Internet Gambling Ban Back on Table
Online gambling companies and the financial institutions that support them will get a chance this week to make their case that the recent ban on Internet gambling is unworkable.
The gambling industry shelled out millions of dollars last year to try to convince lawmakers to roll back anti-gambling regulations they enacted at the end of 2006.
They’ve had little luck so far but have a powerful champion in their corner. House Financial Services Chairman Barney Frank (D-Mass.), who has called the ban “one of the stupidest things I ever saw,” last year introduced a bill to repeal portions of it.
On Wednesday, a subcommittee of Frank’s panel — on Domestic and International Monetary Policy, Trade and Technology — will hold a hearing that seeks to answer whether the 2006 law offers “burden without benefit.”
The measure added to an online gambling prohibition already on the books by requiring banks and credit card companies to block payments by Americans to Internet gambling operators based overseas.
The Treasury Department is still trying to come up with rules to implement the law, a task made more difficult by the deluge of more than 200 comments it has received from gamblers, banks, sports leagues, church groups and lawmakers on how to proceed.
Subcommittee Chairman Luis Gutierrez (D-Ill.), a co-sponsor of Frank’s bill, said he hopes the hearing can help sort out the confusion.
“It is important that we clarify these regulations before they take effect so that our financial institutions are not burdened with a confusing regulatory scheme during this period of financial turmoil,” he said in a statement.
Supporters of the legislation have acknowledged it faces an uphill climb to passage this year.
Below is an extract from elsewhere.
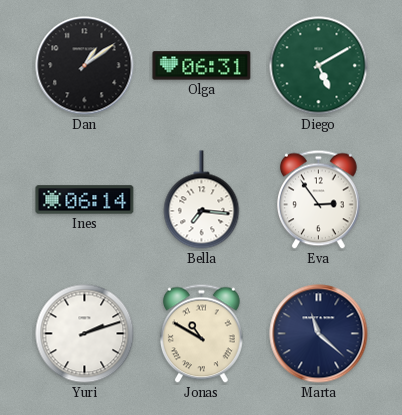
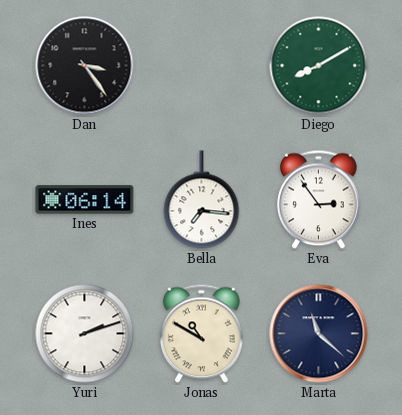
Dan: 1:09 -> 3:24
Olga: 06:31 -> none
Diego: 5:10 -> 8:10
Former Sen. Alfonse D’Amato (R-N.Y.), chief lobbyist for the Poker Players Alliance, recently said it would take a “couple years.”
Frank, who was unavailable for comment Friday, last year signaled he would wait for private-sector backers of the bill to gin up a public clamor for the legislation before attempting to move it.
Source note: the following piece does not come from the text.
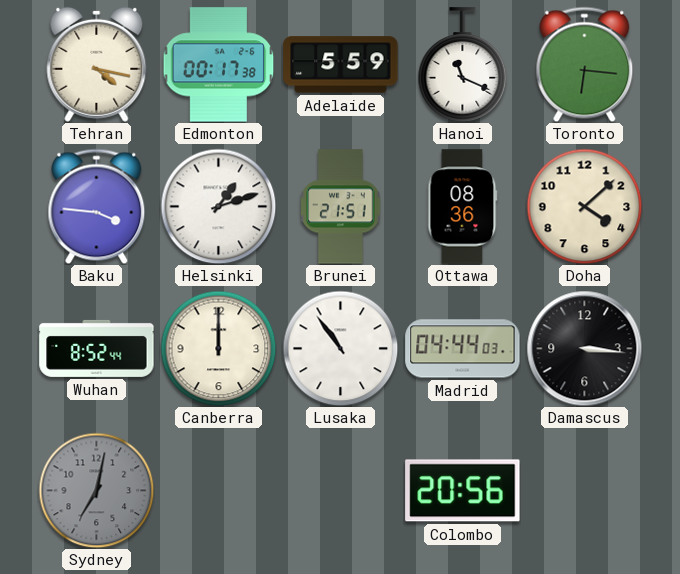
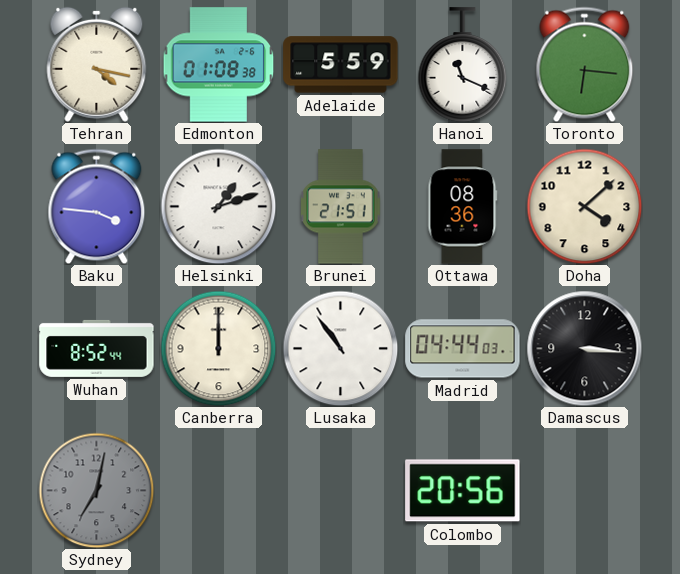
Edmonton: 00:17 -> 01:08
Boosters of the measure got the message, shelling out eye-popping sums for K Street’s top talent. The Poker Players Alliance, a grass-roots group, spent $900,000 on lobbying last year, according to Senate records. The Interactive Gaming Council anted up $1.28 million for help from eight different firms. And PartyGaming, the largest publicly traded online gambling company, raised them both, shelling out $1.69 million.
Whether those expenditures proved a good bet is not yet clear. But gambling interests scored a coup last month when Rep. George Miller (D-Calif.), a close ally of Speaker Nancy Pelosi (D-Calif.), signed on to the legislation. And last month, Frank and Rep. Peter King (R-N.Y.), a senior member of the Financial Services Committee, penned a letter to colleagues asking for support.
As a potential sweetener for Democrats laboring under pay-as-you-go budget rules, Rep. Jim McDermott (D-Wash.) has introduced a bill, meant as a companion to Frank’s, that would legalize and tax some forms of Internet gambling. McDermott has pointed to a preliminary revenue estimate by PricewaterhouseCoopers that found the measure could generate $3.1 billion to $15.2 billion during its first five years.
“As Members of Congress learn about this issue, and as they learn about the potential revenue, this will be something they pay more attention to,” said Michael Waxman, a spokesman for the Safe and Secure Internet Gambling Initiative. His group is funded in part by the UC Group, a British payment processing company, and Baker Tilly, a British accounting firm.